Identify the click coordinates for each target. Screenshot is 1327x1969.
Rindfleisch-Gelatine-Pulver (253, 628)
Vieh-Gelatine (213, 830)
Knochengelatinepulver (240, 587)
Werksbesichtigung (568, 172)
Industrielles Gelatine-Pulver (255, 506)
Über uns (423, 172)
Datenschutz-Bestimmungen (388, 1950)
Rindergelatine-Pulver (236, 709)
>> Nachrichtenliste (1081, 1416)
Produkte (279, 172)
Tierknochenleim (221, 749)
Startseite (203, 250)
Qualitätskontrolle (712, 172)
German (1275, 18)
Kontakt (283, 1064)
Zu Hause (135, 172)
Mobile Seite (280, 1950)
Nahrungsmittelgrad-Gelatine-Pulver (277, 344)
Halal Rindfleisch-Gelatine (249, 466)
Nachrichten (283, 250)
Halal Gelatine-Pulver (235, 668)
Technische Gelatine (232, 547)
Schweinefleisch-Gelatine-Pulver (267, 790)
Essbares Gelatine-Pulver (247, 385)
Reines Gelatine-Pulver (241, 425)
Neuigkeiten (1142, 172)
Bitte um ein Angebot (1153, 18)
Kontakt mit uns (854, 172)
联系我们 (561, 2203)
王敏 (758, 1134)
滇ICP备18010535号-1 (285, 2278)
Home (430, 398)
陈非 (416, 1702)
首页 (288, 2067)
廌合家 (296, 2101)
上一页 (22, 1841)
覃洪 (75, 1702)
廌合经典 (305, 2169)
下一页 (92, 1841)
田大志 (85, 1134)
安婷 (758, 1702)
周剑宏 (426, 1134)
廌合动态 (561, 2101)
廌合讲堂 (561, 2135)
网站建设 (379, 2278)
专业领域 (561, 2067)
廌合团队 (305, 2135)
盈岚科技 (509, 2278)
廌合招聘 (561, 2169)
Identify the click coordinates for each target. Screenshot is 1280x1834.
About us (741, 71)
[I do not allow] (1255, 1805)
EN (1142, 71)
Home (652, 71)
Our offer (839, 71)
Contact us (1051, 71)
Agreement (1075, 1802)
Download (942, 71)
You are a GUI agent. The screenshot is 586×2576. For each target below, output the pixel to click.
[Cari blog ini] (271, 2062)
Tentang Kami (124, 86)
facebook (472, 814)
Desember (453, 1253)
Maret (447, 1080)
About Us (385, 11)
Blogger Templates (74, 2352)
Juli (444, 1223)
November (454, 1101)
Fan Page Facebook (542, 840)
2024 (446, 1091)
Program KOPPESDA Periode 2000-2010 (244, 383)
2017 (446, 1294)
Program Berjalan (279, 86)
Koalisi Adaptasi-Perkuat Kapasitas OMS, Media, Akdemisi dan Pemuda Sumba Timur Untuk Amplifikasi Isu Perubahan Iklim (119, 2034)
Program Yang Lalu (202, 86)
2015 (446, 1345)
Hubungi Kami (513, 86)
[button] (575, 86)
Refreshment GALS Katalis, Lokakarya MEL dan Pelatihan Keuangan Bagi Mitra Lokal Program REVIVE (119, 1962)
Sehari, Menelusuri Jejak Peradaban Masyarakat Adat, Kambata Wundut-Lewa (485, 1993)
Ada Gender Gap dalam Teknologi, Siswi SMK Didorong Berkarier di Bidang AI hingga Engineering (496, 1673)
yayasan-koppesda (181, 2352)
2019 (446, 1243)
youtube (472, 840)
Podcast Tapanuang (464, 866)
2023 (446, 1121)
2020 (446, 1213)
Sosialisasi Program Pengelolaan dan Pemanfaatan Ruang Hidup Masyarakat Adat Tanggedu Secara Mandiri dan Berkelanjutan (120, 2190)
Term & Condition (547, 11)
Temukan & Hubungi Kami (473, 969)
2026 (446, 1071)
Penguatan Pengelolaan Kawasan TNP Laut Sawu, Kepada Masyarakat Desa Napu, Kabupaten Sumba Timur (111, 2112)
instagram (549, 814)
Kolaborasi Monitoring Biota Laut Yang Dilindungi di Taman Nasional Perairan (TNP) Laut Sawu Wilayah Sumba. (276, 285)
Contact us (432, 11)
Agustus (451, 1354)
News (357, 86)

------------------------------------------------------------------------

• What needs to be done
Would you reproduce the whole listing exactly as it stands?

• Solved problem
Identify the click coordinates for each target. Screenshot is 1327x1969.
Rindfleisch-Gelatine-Pulver (253, 628)
Vieh-Gelatine (213, 830)
Knochengelatinepulver (240, 587)
Werksbesichtigung (568, 172)
Industrielles Gelatine-Pulver (255, 506)
Über uns (423, 172)
Datenschutz-Bestimmungen (388, 1950)
Rindergelatine-Pulver (236, 709)
>> Nachrichtenliste (1081, 1416)
Produkte (279, 172)
Tierknochenleim (221, 749)
Startseite (203, 250)
Qualitätskontrolle (712, 172)
German (1275, 18)
Kontakt (283, 1064)
Zu Hause (135, 172)
Mobile Seite (280, 1950)
Nahrungsmittelgrad-Gelatine-Pulver (277, 344)
Halal Rindfleisch-Gelatine (249, 466)
Nachrichten (283, 250)
Halal Gelatine-Pulver (235, 668)
Technische Gelatine (232, 547)
Schweinefleisch-Gelatine-Pulver (267, 790)
Essbares Gelatine-Pulver (247, 385)
Reines Gelatine-Pulver (241, 425)
Neuigkeiten (1142, 172)
Bitte um ein Angebot (1153, 18)
Kontakt mit uns (854, 172)
联系我们 (561, 2203)
王敏 (758, 1134)
滇ICP备18010535号-1 (285, 2278)
Home (430, 398)
陈非 (416, 1702)
首页 (288, 2067)
廌合家 (296, 2101)
上一页 (22, 1841)
覃洪 (75, 1702)
廌合经典 (305, 2169)
下一页 (92, 1841)
田大志 (85, 1134)
安婷 (758, 1702)
周剑宏 (426, 1134)
廌合动态 (561, 2101)
廌合讲堂 (561, 2135)
网站建设 (379, 2278)
专业领域 (561, 2067)
廌合团队 (305, 2135)
盈岚科技 (509, 2278)
廌合招聘 (561, 2169)
Identify the click coordinates for each target. Screenshot is 1280x1834.
About us (741, 71)
[I do not allow] (1255, 1805)
EN (1142, 71)
Home (652, 71)
Our offer (839, 71)
Contact us (1051, 71)
Agreement (1075, 1802)
Download (942, 71)
You are a GUI agent. The screenshot is 586×2576. For each target below, output the pixel to click.
[Cari blog ini] (271, 2062)
Tentang Kami (124, 86)
facebook (472, 814)
Desember (453, 1253)
Maret (447, 1080)
About Us (385, 11)
Blogger Templates (74, 2352)
Juli (444, 1223)
November (454, 1101)
Fan Page Facebook (542, 840)
2024 (446, 1091)
Program KOPPESDA Periode 2000-2010 (244, 383)
2017 (446, 1294)
Program Berjalan (279, 86)
Koalisi Adaptasi-Perkuat Kapasitas OMS, Media, Akdemisi dan Pemuda Sumba Timur Untuk Amplifikasi Isu Perubahan Iklim (119, 2034)
Program Yang Lalu (202, 86)
2015 (446, 1345)
Hubungi Kami (513, 86)
[button] (575, 86)
Refreshment GALS Katalis, Lokakarya MEL dan Pelatihan Keuangan Bagi Mitra Lokal Program REVIVE (119, 1962)
Sehari, Menelusuri Jejak Peradaban Masyarakat Adat, Kambata Wundut-Lewa (485, 1993)
Ada Gender Gap dalam Teknologi, Siswi SMK Didorong Berkarier di Bidang AI hingga Engineering (496, 1673)
yayasan-koppesda (181, 2352)
2019 (446, 1243)
youtube (472, 840)
Podcast Tapanuang (464, 866)
2023 (446, 1121)
2020 (446, 1213)
Sosialisasi Program Pengelolaan dan Pemanfaatan Ruang Hidup Masyarakat Adat Tanggedu Secara Mandiri dan Berkelanjutan (120, 2190)
Term & Condition (547, 11)
Temukan & Hubungi Kami (473, 969)
2026 (446, 1071)
Penguatan Pengelolaan Kawasan TNP Laut Sawu, Kepada Masyarakat Desa Napu, Kabupaten Sumba Timur (111, 2112)
instagram (549, 814)
Kolaborasi Monitoring Biota Laut Yang Dilindungi di Taman Nasional Perairan (TNP) Laut Sawu Wilayah Sumba. (276, 285)
Contact us (432, 11)
Agustus (451, 1354)
News (357, 86)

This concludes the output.